# Choppy Blue Marlin Day



## Ocean Master (May 20, 2008)

We headed out this morning and rode the NW chop to the trolling grounds starting east of the Nipple. Trolled west for hours with nothing. Did I say it was choppy..!!

I was already regretting the ride home in a beam sea but stuck it out. Just west of the Nipple and 131 I headed back into the chop towards the closest part of the Edge from where we were.

After 45 minutes finally a line goes off in 450 feet of water. We thought it was a big Wahoo the way it was acting. 40 minutes later we see the Marlin for the first time. And he sees us..!! Off again for another 30 minutes. We finally get him boat side, David Crawley gets a hold him and the fish shook him like a rag doll. 

Off again he goes and we had another leader touch 6 more times before safely releasing the 200lb. Blue.
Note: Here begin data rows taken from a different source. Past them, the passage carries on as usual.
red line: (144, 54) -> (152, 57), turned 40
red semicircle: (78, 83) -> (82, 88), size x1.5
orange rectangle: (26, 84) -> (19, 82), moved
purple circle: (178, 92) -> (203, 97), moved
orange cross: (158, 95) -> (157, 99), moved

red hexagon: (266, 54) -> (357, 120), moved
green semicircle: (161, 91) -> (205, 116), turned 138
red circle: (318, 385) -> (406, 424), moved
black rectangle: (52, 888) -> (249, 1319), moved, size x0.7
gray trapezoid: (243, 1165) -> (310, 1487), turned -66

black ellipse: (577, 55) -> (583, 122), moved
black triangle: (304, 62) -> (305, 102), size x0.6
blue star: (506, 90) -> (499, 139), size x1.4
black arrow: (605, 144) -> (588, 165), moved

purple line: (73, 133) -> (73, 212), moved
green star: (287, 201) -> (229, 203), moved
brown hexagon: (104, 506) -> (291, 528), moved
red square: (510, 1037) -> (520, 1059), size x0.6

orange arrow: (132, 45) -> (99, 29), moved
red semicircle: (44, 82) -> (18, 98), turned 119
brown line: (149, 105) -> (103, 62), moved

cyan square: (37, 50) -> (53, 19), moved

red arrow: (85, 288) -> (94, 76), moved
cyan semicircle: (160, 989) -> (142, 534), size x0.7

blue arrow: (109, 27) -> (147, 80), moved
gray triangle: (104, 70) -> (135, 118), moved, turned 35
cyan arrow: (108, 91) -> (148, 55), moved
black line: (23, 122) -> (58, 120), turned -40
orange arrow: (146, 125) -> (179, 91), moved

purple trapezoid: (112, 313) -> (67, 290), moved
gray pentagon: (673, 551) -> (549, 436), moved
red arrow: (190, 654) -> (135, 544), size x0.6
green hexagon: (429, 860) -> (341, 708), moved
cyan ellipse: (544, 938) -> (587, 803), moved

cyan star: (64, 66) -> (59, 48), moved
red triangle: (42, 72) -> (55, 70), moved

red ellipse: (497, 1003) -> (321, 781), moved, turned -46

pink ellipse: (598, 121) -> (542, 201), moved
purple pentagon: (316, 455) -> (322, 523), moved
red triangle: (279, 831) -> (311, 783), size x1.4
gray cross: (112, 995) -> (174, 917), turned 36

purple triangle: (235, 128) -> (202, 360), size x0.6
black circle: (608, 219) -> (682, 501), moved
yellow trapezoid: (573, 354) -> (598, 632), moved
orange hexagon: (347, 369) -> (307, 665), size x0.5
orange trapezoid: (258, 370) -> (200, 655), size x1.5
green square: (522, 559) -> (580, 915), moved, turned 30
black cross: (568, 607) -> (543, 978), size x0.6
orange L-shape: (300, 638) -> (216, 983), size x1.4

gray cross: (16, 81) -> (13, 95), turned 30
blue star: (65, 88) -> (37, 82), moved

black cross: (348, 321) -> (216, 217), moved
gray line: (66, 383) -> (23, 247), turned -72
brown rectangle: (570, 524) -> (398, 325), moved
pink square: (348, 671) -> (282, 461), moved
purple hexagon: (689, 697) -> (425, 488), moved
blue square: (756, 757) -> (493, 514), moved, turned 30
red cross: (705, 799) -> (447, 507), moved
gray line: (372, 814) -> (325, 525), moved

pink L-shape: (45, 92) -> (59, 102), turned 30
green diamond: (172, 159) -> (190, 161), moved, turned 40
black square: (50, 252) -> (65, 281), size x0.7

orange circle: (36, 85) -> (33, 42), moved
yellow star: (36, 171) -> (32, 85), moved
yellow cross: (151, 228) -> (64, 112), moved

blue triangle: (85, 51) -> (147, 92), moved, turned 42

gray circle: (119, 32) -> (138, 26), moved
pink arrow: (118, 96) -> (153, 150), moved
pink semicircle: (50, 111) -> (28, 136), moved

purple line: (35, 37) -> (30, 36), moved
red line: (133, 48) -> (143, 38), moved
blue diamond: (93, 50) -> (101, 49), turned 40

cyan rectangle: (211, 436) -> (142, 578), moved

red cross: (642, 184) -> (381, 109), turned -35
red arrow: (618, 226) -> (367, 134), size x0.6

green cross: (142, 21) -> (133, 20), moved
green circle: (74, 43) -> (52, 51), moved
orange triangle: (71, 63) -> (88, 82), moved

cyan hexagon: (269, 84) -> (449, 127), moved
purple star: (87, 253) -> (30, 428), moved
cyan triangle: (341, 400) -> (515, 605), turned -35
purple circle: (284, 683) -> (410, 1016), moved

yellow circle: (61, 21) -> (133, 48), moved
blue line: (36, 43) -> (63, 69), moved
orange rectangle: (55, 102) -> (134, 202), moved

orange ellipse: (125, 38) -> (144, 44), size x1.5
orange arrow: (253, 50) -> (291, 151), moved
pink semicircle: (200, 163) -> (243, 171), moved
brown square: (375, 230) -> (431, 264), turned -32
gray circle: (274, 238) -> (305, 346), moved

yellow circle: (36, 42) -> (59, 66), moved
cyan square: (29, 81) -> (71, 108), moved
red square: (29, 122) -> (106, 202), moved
Caught on the 30W with a blue/white Islander behind a Ballyhoo teaser bar. I think I'll quit using a blue/white Islander on the 30's...!! We hailed BluePrints and let him know we weren't drunk as I circled the fish many times.

Pics later...


----------



## panhandleslim (Jan 11, 2013)

Way to hang in there and get it done. Good report.


----------



## Bravo87 (Jun 19, 2014)

Excited for the pics! Good stuff


----------



## cody&ryand (Oct 3, 2007)

Glad you got a good fish hate I couldn't make the trip


----------



## jjam (Dec 9, 2007)

Way to stick it out Keith and crew! Look forward to the pics and choppy maybe a bit of an understatement for today's wx's 1-2's...haha!

Jimmy


----------



## purple haze (Sep 2, 2013)

Keith Glad you and your crew got the Blue taken care of!!! It is so much sweeter when you are in a fight and getting your butt beat but you hang in there and win in the end.


----------



## Mac1528 (Mar 24, 2012)

I'll just bet you never thought about the chop of the sea during the fight of the fish. Sounds like it was well worth it. Looking forward to the pics! Have a great day!


----------



## recess (Oct 8, 2007)

jjam said:


> Way to stick it out Keith and crew! Look forward to the pics and choppy maybe a bit of an understatement for today's wx's 1-2's...haha!
> 
> Jimmy


Way to go Keith and crew !! An understatement?? It was bigg past 50miles with the current pushing into that wind . But as soon as we got 5 miles south of the 131 it let up a bunch !


----------



## markw4321 (Oct 4, 2007)

Nice going on the marlin. By the way I caught a nice 20 lb grouper on that daiwa reel you sold me Saturda. I mentioned I was,going to make a big grouper rig out of it.  It was a good way to break it in.


----------



## MSViking (Oct 11, 2007)

You can't catch fish at the dock! Way to stick it out and be rewarded!


----------



## Realtor (Oct 1, 2007)

Nice, looking forward to the pictures!!!


----------



## markw4321 (Oct 4, 2007)

Nice report! By the way I caught a 20 plus pound grouper Saturday on the Daiwa sealine reel I bought from you. I told you I was going to use it as a grouper rig and it was a nice way to break it in. Thanks for the deal on the reel.


----------



## Frenchy (Oct 2, 2007)

Congrats on the bill Keith and crew, special kudos to you Keith for the courage and determination you have to get out there, always an inspiration to me...
Thanks for the post.


----------



## jcasey (Oct 12, 2007)

Nice job. I'd like to see the pic of the Blue.


----------



## Ocean Master (May 20, 2008)

The video is on a buddies' phone b/c the Gopro screwed up...


----------



## Tim_G (Feb 22, 2008)

Congrats Keith! That's awesome!


----------



## Kailua Boy (Jul 31, 2013)

Congrats! Nice work on that Blue! Hanapa'a!


----------



## WhyMe (Apr 21, 2013)

Great report. Any pix at all?
Whyme
Mako my Dayo


----------



## someguy (Jul 6, 2008)

*That dosen't look like a GW express type*

Was it a Pursuit?


----------



## fishmagician (Jun 4, 2014)

Not photos, no video yet?? looking forward to that!


----------



## Sharknado (Jan 7, 2014)

Nice job.


----------